The first John Fowles novel I ever read was also the first one he wrote: The Magus. It must have been in 1968 and I was still in high school. It made a big impression on me. It was both exotic and intellectual, plus it was a mystery, plus it had definite erotic elements! I was enthralled. My copy was hardbound, with a light green cover. I kept it for years, and re-read it at least once, possibly twice. It was still part of my 32 feet of books until just a short time ago, nestled next to The French Lieutenant’s Woman, The Ebony Tower, A Maggot, and Daniel Martin, all masterpieces. When it came time to purge, though, I had to let The Magus go. It seemed a limited book, a little young and a little silly. (And now of course I’m thinking: So what?)

Compared to The Magus, Daniel Martin is less exotic, less overtly mysterious, and quite a bit more adult. It is set in more familiar locations, mostly English, and it deals with issues of both youth and age. It concerns the choices we make and the experiences we have when we’re young and how we come to see those events in the light of years. And more importantly, it concerns the question of just what it is we should be doing now, now that we’ve had all that time to learn and reflect. I liked its ending, all the more because it comes only after a long and very satisfactory period of suspense about what that ending will be. It is about love, but it is about love among people who seriously care about their own values. In that sense, this moral theme makes me think of Riders of the Purple Sage. Both Daniel Martin and Riders are didactic novels that teach us to think seriously about who we are and to be as skeptical of our own rationalizations as we are of the ones we hear from others.

Nice as it is, I could have let Daniel Martin go and kept A Maggot. The former is a conventional novel, long and rambling, set in the present time, and populated with characters who think more or less the way we do and talk an awful lot about themselves and their feelings. Its suspense lies in the classic question: What’s going to happen to these two? Will they get together or not? Not so A Maggot, which is set in the winter of 1736-37 and whose most important characters speak very little and in one case not at all. It poses different questions: What really happened? What did these people intend? Can we ever know? Is it possible to transcend the ugly, violent prejudices that are so much a part of our world? By what magic do better things even survive? We learn from Fowles that the word maggot has two meanings. Besides referring to the insect that feeds on dying flesh, it was also once used to describe a whim or a fancy, perhaps an obsession. This being Fowles, all these meanings come into play.

I can’t say that any of the Fowles novels were life changing for me; none of them radically transformed my vision of the world. Yet I found them deeply satisfying. His characters are wonderful. I don’t feel personally very similar to his main actors and they don’t necessarily make me wish that I could be like them. But their actions and rationales are always meaningful and there is always much to question and much to admire. Daniel Martin, especially, acknowledges that life is complicated and that no matter how long we live we are always half blind. But there is a layer of decency and deep calm in the fabric of the narrative. It serves as reassurance. Our case may be hopeless, but never completely.

Besides all that, I love Fowles’ language.
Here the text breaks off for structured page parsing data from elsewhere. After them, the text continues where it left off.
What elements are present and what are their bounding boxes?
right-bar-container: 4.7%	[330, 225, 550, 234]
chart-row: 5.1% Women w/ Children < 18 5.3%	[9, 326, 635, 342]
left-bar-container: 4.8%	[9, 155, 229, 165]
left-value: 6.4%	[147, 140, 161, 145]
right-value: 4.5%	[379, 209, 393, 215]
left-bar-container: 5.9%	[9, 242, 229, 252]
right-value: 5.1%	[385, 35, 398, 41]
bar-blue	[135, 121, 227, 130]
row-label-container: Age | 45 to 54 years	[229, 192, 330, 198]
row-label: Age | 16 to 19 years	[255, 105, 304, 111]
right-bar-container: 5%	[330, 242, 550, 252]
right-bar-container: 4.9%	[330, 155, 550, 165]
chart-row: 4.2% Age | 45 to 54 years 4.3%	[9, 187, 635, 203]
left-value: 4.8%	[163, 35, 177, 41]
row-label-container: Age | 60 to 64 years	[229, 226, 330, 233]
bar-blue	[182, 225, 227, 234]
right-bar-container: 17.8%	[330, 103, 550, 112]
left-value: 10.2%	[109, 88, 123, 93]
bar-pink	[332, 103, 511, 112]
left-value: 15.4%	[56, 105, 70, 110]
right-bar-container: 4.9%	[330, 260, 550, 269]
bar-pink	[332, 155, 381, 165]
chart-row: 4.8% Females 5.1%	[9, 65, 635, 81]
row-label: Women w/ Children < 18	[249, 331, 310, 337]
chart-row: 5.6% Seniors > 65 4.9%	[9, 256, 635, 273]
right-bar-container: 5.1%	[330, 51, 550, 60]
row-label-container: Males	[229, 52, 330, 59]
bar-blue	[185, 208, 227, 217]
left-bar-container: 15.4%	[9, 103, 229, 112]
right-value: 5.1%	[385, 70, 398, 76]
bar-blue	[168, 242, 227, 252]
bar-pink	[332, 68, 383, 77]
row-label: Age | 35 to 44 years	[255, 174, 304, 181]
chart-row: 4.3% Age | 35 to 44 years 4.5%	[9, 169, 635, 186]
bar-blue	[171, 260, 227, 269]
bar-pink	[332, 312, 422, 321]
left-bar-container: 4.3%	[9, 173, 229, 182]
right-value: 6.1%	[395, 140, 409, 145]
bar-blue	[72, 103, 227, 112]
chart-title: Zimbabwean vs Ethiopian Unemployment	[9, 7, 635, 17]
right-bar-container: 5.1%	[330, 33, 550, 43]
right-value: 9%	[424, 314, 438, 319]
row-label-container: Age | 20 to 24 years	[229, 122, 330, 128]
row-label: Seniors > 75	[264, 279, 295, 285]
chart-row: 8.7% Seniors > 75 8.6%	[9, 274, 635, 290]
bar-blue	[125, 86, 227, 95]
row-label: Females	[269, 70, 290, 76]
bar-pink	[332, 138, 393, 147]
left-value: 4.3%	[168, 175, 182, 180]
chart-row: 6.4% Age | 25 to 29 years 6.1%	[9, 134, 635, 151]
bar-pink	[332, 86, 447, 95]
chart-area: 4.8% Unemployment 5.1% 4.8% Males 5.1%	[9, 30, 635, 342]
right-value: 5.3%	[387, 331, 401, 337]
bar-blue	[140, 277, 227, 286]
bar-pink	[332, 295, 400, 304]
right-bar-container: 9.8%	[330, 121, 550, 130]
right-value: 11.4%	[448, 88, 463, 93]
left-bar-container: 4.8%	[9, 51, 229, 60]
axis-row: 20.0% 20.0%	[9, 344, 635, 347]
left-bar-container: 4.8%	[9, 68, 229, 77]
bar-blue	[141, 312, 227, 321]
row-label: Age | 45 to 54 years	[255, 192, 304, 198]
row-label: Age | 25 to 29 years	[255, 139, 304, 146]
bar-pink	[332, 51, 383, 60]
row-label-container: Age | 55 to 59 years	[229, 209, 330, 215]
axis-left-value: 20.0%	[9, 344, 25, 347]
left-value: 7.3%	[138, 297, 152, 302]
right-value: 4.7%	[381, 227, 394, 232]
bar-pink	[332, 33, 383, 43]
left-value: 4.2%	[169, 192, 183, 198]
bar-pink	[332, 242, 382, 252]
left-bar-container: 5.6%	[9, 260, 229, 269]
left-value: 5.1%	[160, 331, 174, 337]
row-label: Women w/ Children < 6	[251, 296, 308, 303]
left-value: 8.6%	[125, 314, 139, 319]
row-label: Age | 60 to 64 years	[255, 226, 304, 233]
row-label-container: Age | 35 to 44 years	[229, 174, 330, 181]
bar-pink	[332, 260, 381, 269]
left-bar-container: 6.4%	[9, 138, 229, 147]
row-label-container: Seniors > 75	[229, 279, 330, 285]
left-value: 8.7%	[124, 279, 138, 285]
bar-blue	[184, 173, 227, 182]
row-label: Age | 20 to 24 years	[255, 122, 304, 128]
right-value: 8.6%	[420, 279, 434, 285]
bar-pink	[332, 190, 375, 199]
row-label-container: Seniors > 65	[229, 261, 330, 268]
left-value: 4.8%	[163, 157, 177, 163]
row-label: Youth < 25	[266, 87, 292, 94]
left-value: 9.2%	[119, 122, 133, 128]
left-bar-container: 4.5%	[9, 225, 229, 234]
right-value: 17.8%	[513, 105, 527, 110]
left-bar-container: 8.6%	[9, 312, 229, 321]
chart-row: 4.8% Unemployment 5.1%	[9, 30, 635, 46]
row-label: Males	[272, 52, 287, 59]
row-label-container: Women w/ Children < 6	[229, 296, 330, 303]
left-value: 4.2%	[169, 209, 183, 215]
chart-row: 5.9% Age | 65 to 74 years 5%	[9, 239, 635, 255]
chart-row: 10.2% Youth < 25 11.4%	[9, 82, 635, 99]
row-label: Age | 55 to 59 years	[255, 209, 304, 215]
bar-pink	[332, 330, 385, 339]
There is great subtlety and complexity, but the terms of engagement are always clear, the syntax smooth and approachable. You can choose almost any paragraph and marvel at its rhythm, the way it begins, builds and resolves, how it contributes to the whole. Great stuff.

 

The Sheltering Sky

I read The Sheltering Sky just a few years after I read Surfacing and it is another book that I strongly associate with a particular time and place. I was living in Tokyo and when I think back on my thoughts and emotions of that time, I understand them to be very much bound up with the people I knew there and with the intensities of the expatriate experience. Of all the books that remain on my shelf, The Sheltering Sky is the one that dives deepest into the matter of moving across the world and into an alien culture, something I have done several times across the years. In that way, it hits awfully close to home. My attachment to it has always been primarily emotional, and hence mostly wordless. Now that it’s time for me to try and write about it, it’s hard to begin.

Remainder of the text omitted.